In a nonreactive 4-quart saucepan, mix everything in the pot. **If you are using the liqueur, do not add this in until you are done cooking - alcohol + heat = fire, and that's not good right now**.  Cook over medium-low heat, stirring frequently, until sugar is dissolved.  You'll start to hear some of the cranberries pop after few minutes-kind of like popcorn.  Cook about 10 minutes more until it looks like most of the cranberries are have popped and the sauce starts to thicken up.  Turn off the heat from the stove top and add the liqueur if you choose to use it at this point.  Refrigerate the sauce for about an hour, or until completely cooled, before serving.

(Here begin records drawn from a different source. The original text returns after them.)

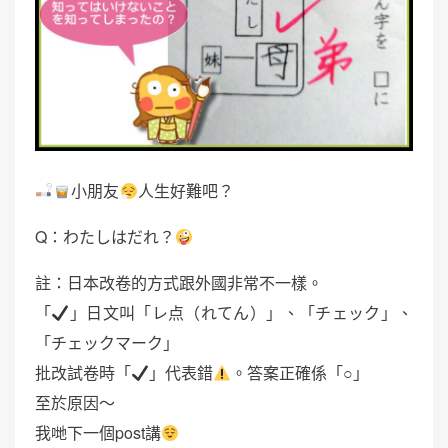
小朋友
人生好難吧？
Q：わたしはだれ？
註：日本改卷的方式跟外國非常不一樣。
「
」日文叫「レ点（れてん）」、「チェック」、
「チェックマーク」
批改試卷時「
」代表錯
。答案正確係「○」
至於原因～
我哋下一個post講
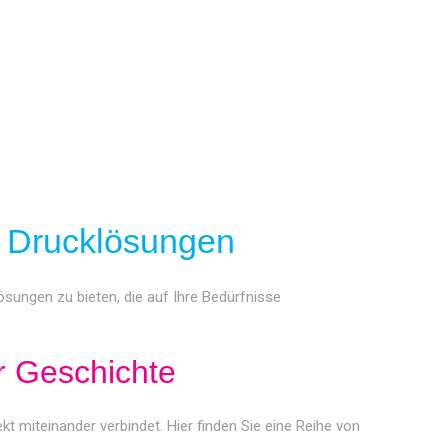
ür Drucklösungen
lösungen zu bieten, die auf Ihre Bedürfnisse
er Geschichte
fekt miteinander verbindet. Hier finden Sie eine Reihe von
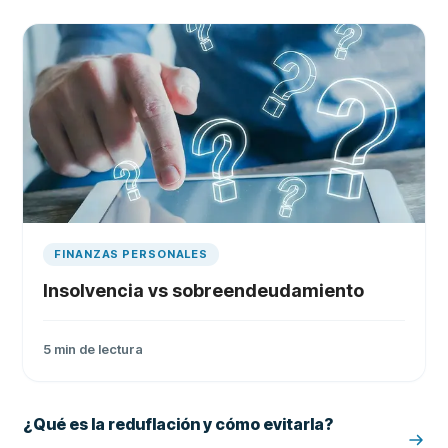
FINANZAS PERSONALES
Insolvencia vs sobreendeudamiento
5
min de lectura
¿Qué es la reduflación y cómo evitarla?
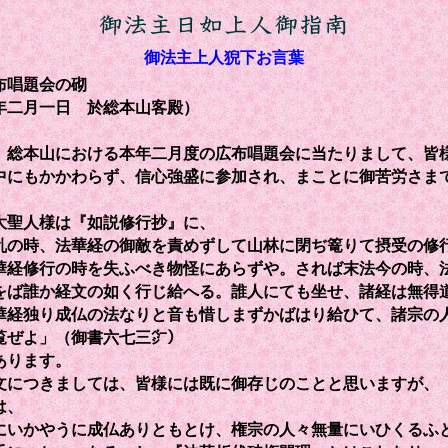
御法主上人猊下お言葉
布唱題会の砌
年二月一日 於総本山客殿）
総本山における本年二月度の広布唱題会に当たりまして、皆
中にもかかわらず、信心強盛に参加され、まことに御苦労さま
聖人様は『如説修行抄』に、
乱の時、法華経の御敵を責めずして山林に閉ぢ篭りて摂受の修
華経修行の時を失ふべき物怪にあらずや。されば末法今の時、
をば誰か経文の如く行じ給へる。誰人にても坐せ、諸経は無得
華経独り成仏の法なりと音も惜しまずかばはり給ひて、諸宗の
覧ぜよ」（御書六七三㌻）
あります。
につきましては、皆様には既に御存じのことと思いますが、
は、
にいかやうに成仏ありともとけ、権宗の人々無量にいひくるふ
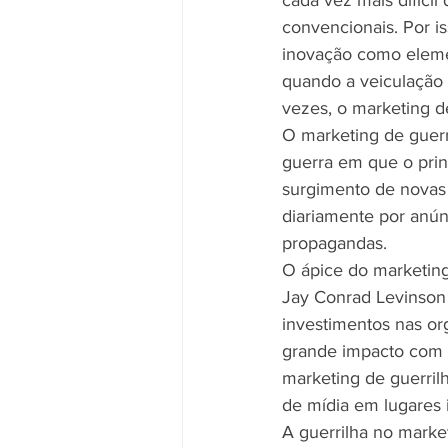
cada vez mais difíci
convencionais. Por i
inovação como elemen
quando a veiculação 
vezes, o marketing de
O marketing de guerri
guerra em que o princ
surgimento de novas 
diariamente por anúnc
propagandas.
O ápice do marketing
Jay Conrad Levinson 
investimentos nas org
grande impacto com i
marketing de guerril
de mídia em lugares i
A guerrilha no mark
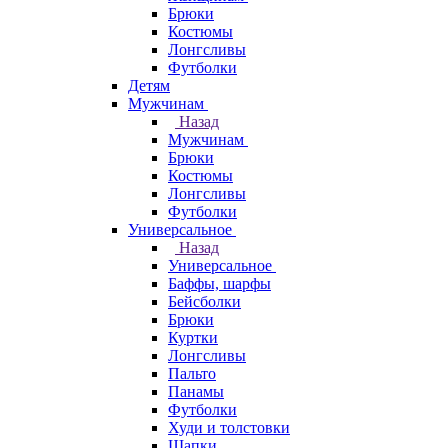
Брюки
Костюмы
Лонгсливы
Футболки
Детям
Мужчинам
Назад
Мужчинам
Брюки
Костюмы
Лонгсливы
Футболки
Универсальное
Назад
Универсальное
Баффы, шарфы
Бейсболки
Брюки
Куртки
Лонгсливы
Пальто
Панамы
Футболки
Худи и толстовки
Шапки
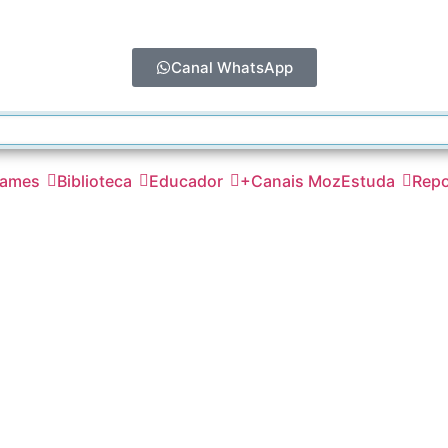
Canal WhatsApp
ames
Biblioteca
Educador
+Canais MozEstuda
Repo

Orange zest to add to saucepan
Everything in the pan

Foamy as it cooks down
The finished sauce

Friday, November 11, 2011

The Fall Classic...Apple Pie

You didn't think I'd let Fall pass me by without making an apple pie, did you?!?!

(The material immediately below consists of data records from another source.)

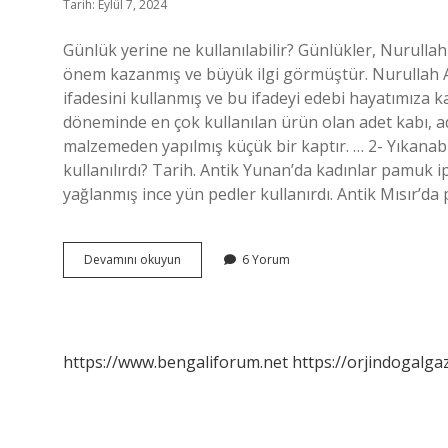
Tarih: Eylül 7, 2024
Günlük yerine ne kullanılabilir? Günlükler, Nurullah
önem kazanmış ve büyük ilgi görmüştür. Nurullah Ata
ifadesini kullanmış ve bu ifadeyi edebi hayatımıza ka
döneminde en çok kullanılan ürün olan adet kabı, adet
malzemeden yapılmış küçük bir kaptır. … 2- Yıkanabi
kullanılırdı? Tarih. Antik Yunan’da kadınlar pamuk i
yağlanmış ince yün pedler kullanırdı. Antik Mısır’da p
Günlük
Devamını okuyun
6 Yorum
Ped
Yerine
Ne
Kullanabiliriz
https://www.bengaliforum.net
https://orjindogalga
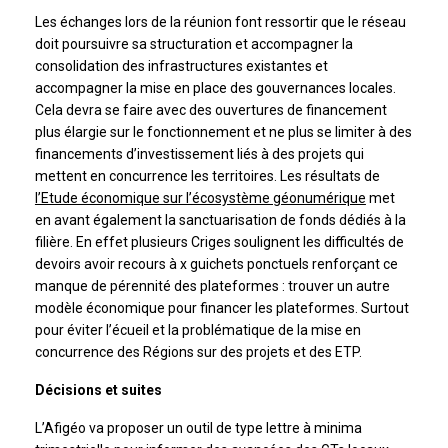
Les échanges lors de la réunion font ressortir que le réseau
doit poursuivre sa structuration et accompagner la
consolidation des infrastructures existantes et
accompagner la mise en place des gouvernances locales.
Cela devra se faire avec des ouvertures de financement
plus élargie sur le fonctionnement et ne plus se limiter à des
financements d’investissement liés à des projets qui
mettent en concurrence les territoires. Les résultats de
l’Etude économique sur l’écosystème géonumérique
met
en avant également la sanctuarisation de fonds dédiés à la
filière. En effet plusieurs Criges soulignent les difficultés de
devoirs avoir recours à x guichets ponctuels renforçant ce
manque de pérennité des plateformes : trouver un autre
modèle économique pour financer les plateformes. Surtout
pour éviter l’écueil et la problématique de la mise en
concurrence des Régions sur des projets et des ETP.
Décisions et suites
L’Afigéo va proposer un outil de type lettre à minima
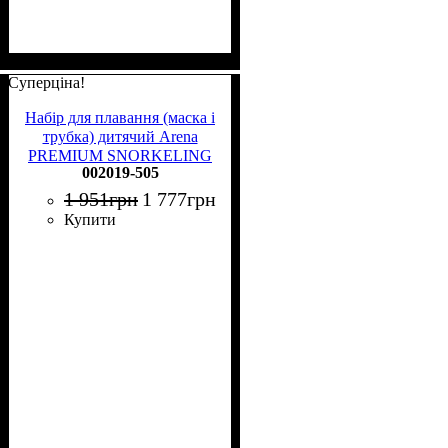
Суперціна!
Набір для плавання (маска і
трубка) дитячий Arena
PREMIUM SNORKELING
002019-505
SET JR чорний 002019-505
1 951
грн
1 777
грн
Купити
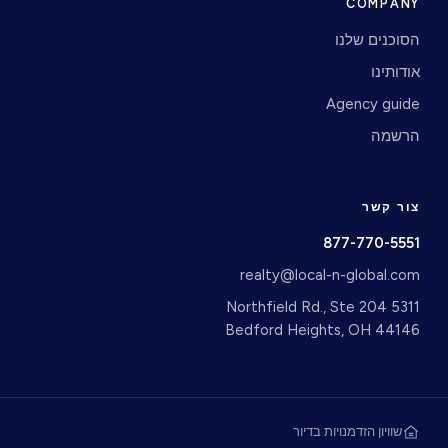
COMPANY
הסוכנים שלנו
אודותינו
Agency guide
הרשמה
צור קשר
877-770-5551
realty@local-n-global.com
5311 Northfield Rd., Ste 204
Bedford Heights, OH 44146
שוויון הזדמנויות בדיור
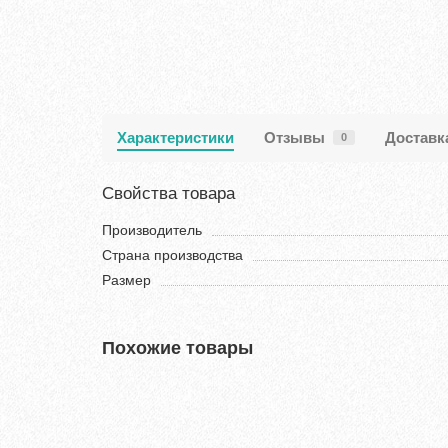
Характеристики
Отзывы
Доставк
0
Свойства товара
Производитель
Страна производства
Размер
Похожие товары
Хит продаж!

Someone brought Apple Pie into the office this week and it just boosted me to get on with the pie making. I had apples from apple picking staring at me in the fridge just waiting to be made into a pie, but I kept putting it off. One of the things, to me, that is most tedious about making an apple pie is not the pie crust, it's peeling, coring and slicing all those apples! Maybe I should invest in a gadget to do that for me.

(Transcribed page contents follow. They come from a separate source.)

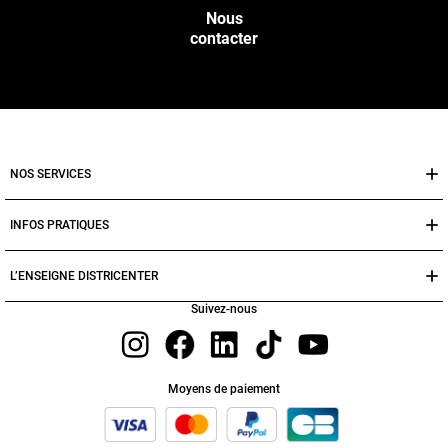
Nous
contacter
NOS SERVICES
INFOS PRATIQUES
L’ENSEIGNE DISTRICENTER
Suivez-nous
Moyens de paiement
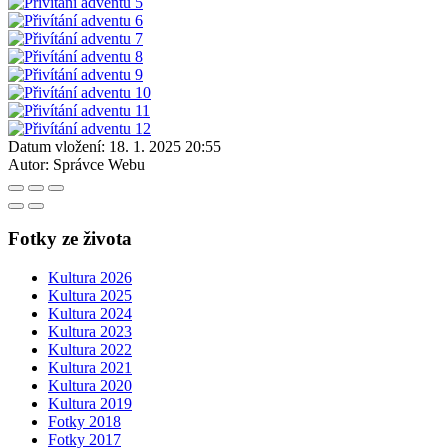
Datum vložení:
18. 1. 2025 20:55
Autor:
Správce Webu
Fotky ze života
Kultura 2026
Kultura 2025
Kultura 2024
Kultura 2023
Kultura 2022
Kultura 2021
Kultura 2020
Kultura 2019
Fotky 2018
Fotky 2017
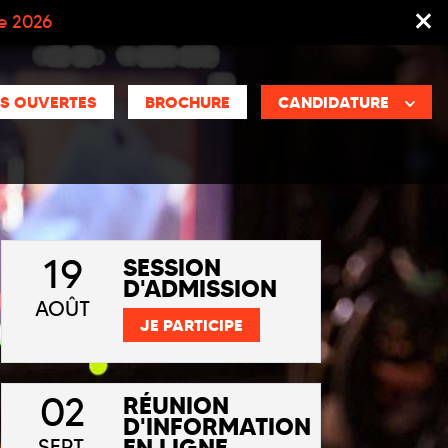
ée 2026
S OUVERTES
BROCHURE
CANDIDATURE
19
SESSION
D'ADMISSION
AOÛT
JE PARTICIPE
02
RÉUNION
D'INFORMATION
EN LIGNE
SEPT.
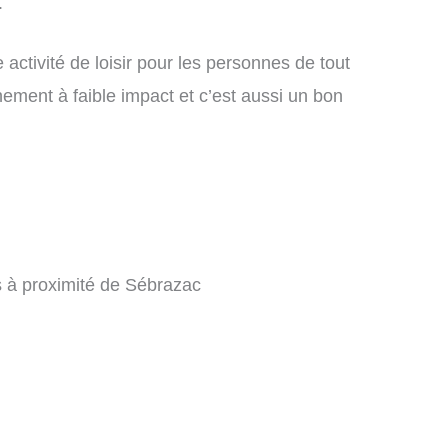
.
activité de loisir pour les personnes de tout
nement à faible impact et c’est aussi un bon
es à proximité de Sébrazac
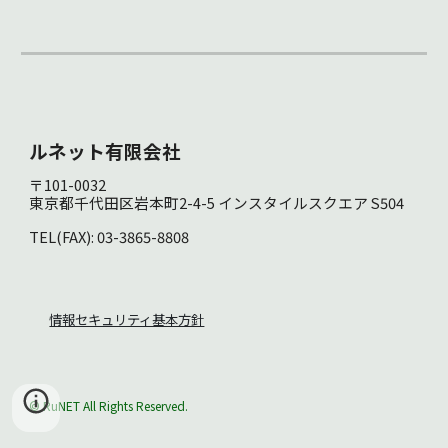
ルネット有限会社
〒101-0032
東京都千代田区岩本町2-4-5 インスタイルスクエア S504
TEL(FAX): 03-3865-8808
情報セキュリティ基本方針
© RuNET All Rights Reserved.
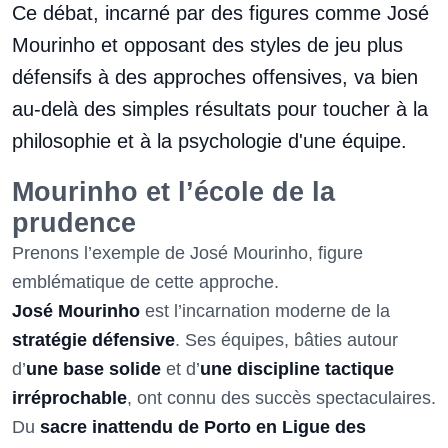
Ce débat, incarné par des figures comme José
Mourinho et opposant des styles de jeu plus
défensifs à des approches offensives, va bien
au-delà des simples résultats pour toucher à la
philosophie et à la psychologie d'une équipe.
Mourinho et l’école de la
prudence
Prenons l’exemple de José Mourinho, figure
emblématique de cette approche.
José Mourinho
est l’incarnation moderne de la
stratégie défensive
. Ses équipes, bâties autour
d’
une base solide
et d’
une discipline tactique
irréprochable
, ont connu des succès spectaculaires.
Du
sacre inattendu de Porto en Ligue des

This is a recipe from Martha Stewart. You'll see that the pie dough recipe calls for the dough to chill for about an hour. So make the dough first and then while it is in the fridge, you can prepare the other components for the pie. You can use a food processor or your two hands and a pastry blender to make the dough. I do not have a food processor and so I've always made the pie crust by hand. One tip I came across was to freeze the sticks of butter and grate them into the flour. This will give you the same kind of texture that you would get with using a food processor. Whichever you route you take, you should remember to measure your ingredients accurately, use cold butter, and don't over mix the dough mixture. Also, make sure your pie is completely cooled before you cover it up. If there is any steam left inside, it will just turn the top of your crust soggy and make it collapse.


Pie Dough:

2 1/2 cups all-purpose flour
1 teaspoon salt
1 teaspoon sugar
1 cup (2 sticks) unsalted butter chilled and cut into small pieces
1/4 to 1/2 cup ice water


2 tablespoons all-purpose flour, plus more for dusting
12 baking apples, peeled, cored, and sliced
3/4 cup sugar, plus additional for pie top
Zest and juice of 1 lemon
1 1/2 teaspoons cinnamon
1/2 teaspoon nutmeg
Pinch ground cloves
2 tablespoons unsalted butter
1 large egg, beaten

Directions for making pie dough:

In the bowl of a food processor, combine flour, salt, and sugar. Add butter, and process until the mixture resembles coarse meal, 8 to 10 seconds.

With machine running, add ice water in a slow, steady stream through feed tube. Pulse until dough holds together without being wet or sticky; be careful not to process more than 30 seconds. To test, squeeze a small amount together: If it is crumbly, add more ice water, 1 tablespoon at a time.

Divide dough into two equal balls. Flatten each ball into a disc and wrap in plastic. Transfer to the refrigerator and chill at least 1 hour.

Directions for filling and assembling the pie:

Heat oven to 375 degrees. On a lightly floured surface, roll out dough into two 1/8-inch-thick circles to a diameter slightly larger than that of an 11-inch plate. Press one pastry circle into the pie plate. Place the other circle on waxed paper, and cover with plastic wrap and set aside.

In a large bowl, combine apples, sugar, lemon zest and juice, spices, and flour. Toss well. Spoon apples into pie pan. Dot with butter, and cover with remaining pastry circle. Cut several steam vents across top. Seal by crimping edges as desired. Brush with beaten egg, and sprinkle with additional sugar.

Bake until crust is brown and juices are bubbling, about 1 hour. Let cool on wire rack before serving.